El Salvador, siguiendo una tendencia global, se urbaniza aceleradamente y gran parte de su población se concentra alrededor de las principales ciudades, en especial de San Salvador. Este proceso tiene consecuencias importantes para la vida de los salvadoreños y supone una fuerte presión sobre el medioambiente y los recursos naturales de nuestro pequeño país. La alta densidad de la población (la mayor de América Latina) y la alta vulnerabilidad del territorio hacen más complejo el panorama; y a esto se suma la falta de un plan de ordenamiento territorial y la alta especulación sobre el precio de la tierra, cada vez más escasa.
Según datos del PNUD, una tercera parte de las familias salvadoreñas vive en asentamientos urbanos precarios; es decir, en lugares que no tienen servicios básicos (agua potable, saneamiento y energía eléctrica) ni zonas verdes o espacios para la recreación; y que están ubicados en zonas altamente vulnerables. En estos asentamientos, las viviendas son inadecuadas e inseguras, y en la mayoría de los casos sus habitantes no cuentan con la respectiva escritura de propiedad. Estas familias, pues, no gozan del derecho a una vivienda digna, algo básico para el desarrollo de una vida con bienestar. En esta línea, el PNUD señala que una de las mayores angustias que provoca la pobreza es no poder dar a los hijos un lugar que les garantice seguridad y confort físico. Además, se ha comprobado que las condiciones materiales de la vivienda condicionan las posibilidades de desarrollo de la persona y el modo en que se inserta en la sociedad.

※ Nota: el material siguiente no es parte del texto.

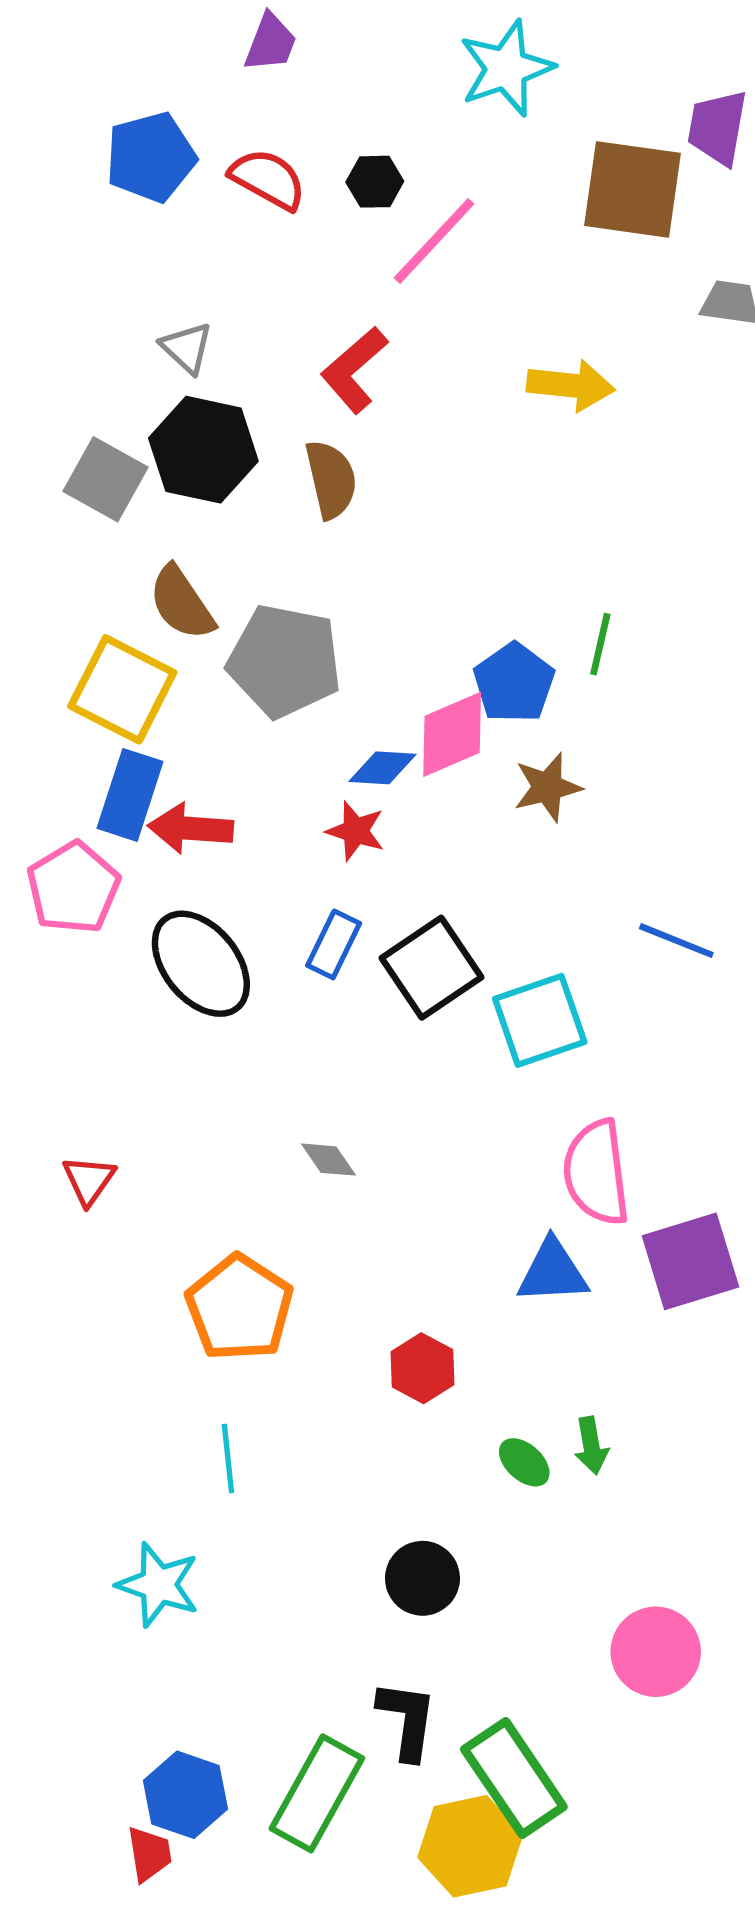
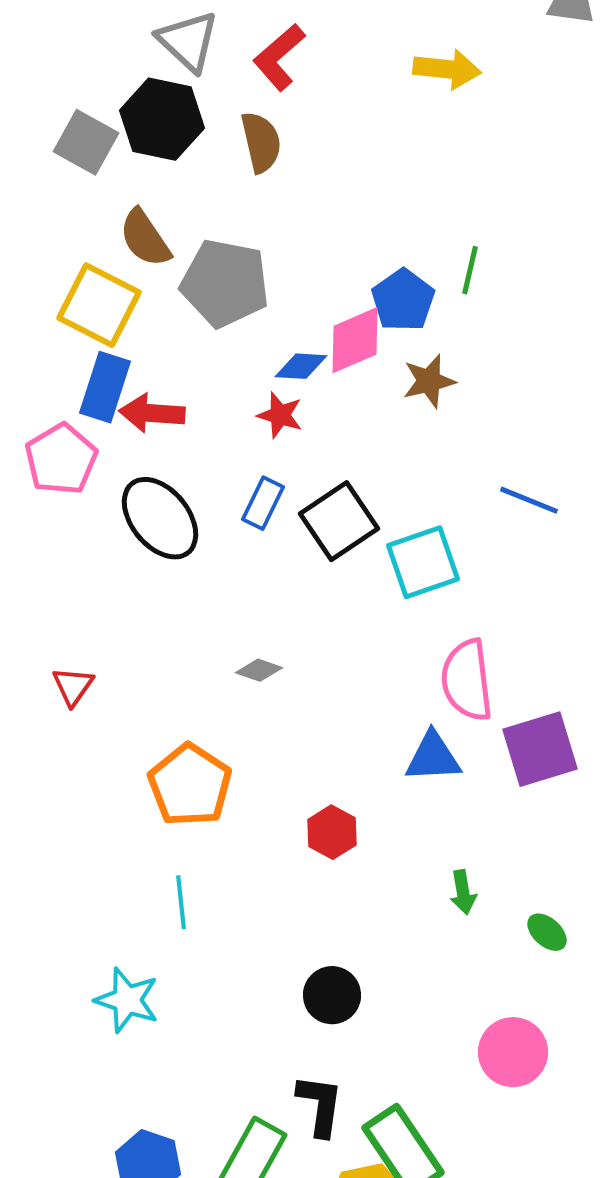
gray triangle: (187, 348) -> (188, 41), moved, size x1.5
gray diamond: (328, 1160) -> (259, 670), turned -36
green ellipse: (524, 1462) -> (547, 932), moved

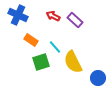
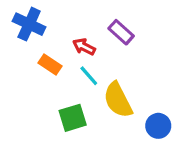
red arrow: (53, 16) -> (84, 47), moved
green square: (41, 62) -> (73, 118), moved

Por ello, es importante reivindicar y luchar por el derecho a la vivienda. Por un lado, la realidad nos revela que una parte importante de la población vive en la precariedad. Por otro, si queremos construir una sociedad más justa, donde la cuna no sea destino, debe haber garantía de que los niños crezcan en condiciones de dignidad. La actual situación de la vivienda de los sectores populares, sus grandes carencias materiales, disminuye las posibilidades de alcanzar mayores niveles escolares y aumenta los índices de violencia intrafamiliar y juvenil, por solo citar dos efectos. Paralelamente, los residenciales urbanos florecen sin control ni orden adecuados. Lo que está causando importantes daños al medioambiente y agudizando la ya crítica situación de los recursos naturales, en especial del agua. Para colmo de males, el costo del suelo urbano y de la vivienda ha subido enormemente en los últimos años, dando lugar a lo que ya puede considerarse como una burbuja inmobiliaria que restringe el acceso a una vivienda propia.
Esta situación hace necesario que el Estado intervenga y desarrolle políticas públicas tanto para garantizar el derecho a la vivienda como para proteger el medioambiente. Si bien es cierto que en los últimos años se han dado pasos importantes, todavía falta mucho por hacer. En 2012, se aprobó la Ley de Ordenamiento y Desarrollo Territorial, que manda formular la Política Nacional de Ordenamiento y Desarrollo Territorial, la cual todavía no existe. Tampoco se cuenta aún con una política nacional urbana, a pesar de que el Plan Nacional de Ordenamiento y Desarrollo Territorial de 2002 definió los elementos centrales de aquella. Y se sigue echando de menos una Ley Nacional de Vivienda y Hábitat.
El desarrollo e implementación de todo este marco normativo es esencial para garantizar en El Salvador un desarrollo urbano adecuado y el goce de los derechos a la vivienda y a un hábitat digno para todos los sectores sociales. Los intereses de los propietarios del suelo urbano, de los desarrolladores de proyectos urbanísticos y de la población entran fácilmente en contradicción entre sí y suelen ir en desmedro del medioambiente. Esto hace necesaria la regulación estatal del suelo, la vivienda y el hábitat. Renunciar a hacerlo significará hipotecar el bienestar de esta y de las futuras generaciones.